* [Task prompt]
What is needed is an exact repeat of the lines from the line containing "magazinului. Afla mai multe in" through the final line of the entries below, and nothing else.
· · · · ·
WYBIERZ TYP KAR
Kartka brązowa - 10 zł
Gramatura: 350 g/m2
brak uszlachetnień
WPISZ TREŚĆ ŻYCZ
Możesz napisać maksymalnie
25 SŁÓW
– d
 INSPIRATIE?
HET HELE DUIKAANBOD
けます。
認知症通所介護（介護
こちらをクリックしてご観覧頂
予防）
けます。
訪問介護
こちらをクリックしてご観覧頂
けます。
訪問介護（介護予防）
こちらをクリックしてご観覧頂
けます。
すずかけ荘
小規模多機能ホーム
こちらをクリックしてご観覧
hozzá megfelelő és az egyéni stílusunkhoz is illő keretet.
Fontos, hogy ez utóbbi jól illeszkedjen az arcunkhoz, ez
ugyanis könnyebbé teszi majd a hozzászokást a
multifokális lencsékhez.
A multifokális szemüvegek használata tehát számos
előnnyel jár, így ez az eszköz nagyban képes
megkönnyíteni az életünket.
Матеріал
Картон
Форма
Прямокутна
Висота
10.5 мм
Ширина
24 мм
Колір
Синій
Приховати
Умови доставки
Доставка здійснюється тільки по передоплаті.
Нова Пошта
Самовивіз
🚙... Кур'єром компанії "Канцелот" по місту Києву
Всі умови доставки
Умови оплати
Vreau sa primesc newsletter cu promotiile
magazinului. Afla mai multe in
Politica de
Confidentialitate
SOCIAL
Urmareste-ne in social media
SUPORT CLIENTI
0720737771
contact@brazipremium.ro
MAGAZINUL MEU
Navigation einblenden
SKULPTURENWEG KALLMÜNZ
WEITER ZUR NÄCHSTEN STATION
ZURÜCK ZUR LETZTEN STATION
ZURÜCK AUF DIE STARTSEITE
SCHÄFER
· · · · ·
* [Response below]
magazinului. Afla mai multe in
Politica de
Confidentialitate
SOCIAL
Urmareste-ne in social media
SUPORT CLIENTI
0720737771
contact@brazipremium.ro
MAGAZINUL MEU
Navigation einblenden
SKULPTURENWEG KALLMÜNZ
WEITER ZUR NÄCHSTEN STATION
ZURÜCK ZUR LETZTEN STATION
ZURÜCK AUF DIE STARTSEITE
SCHÄFER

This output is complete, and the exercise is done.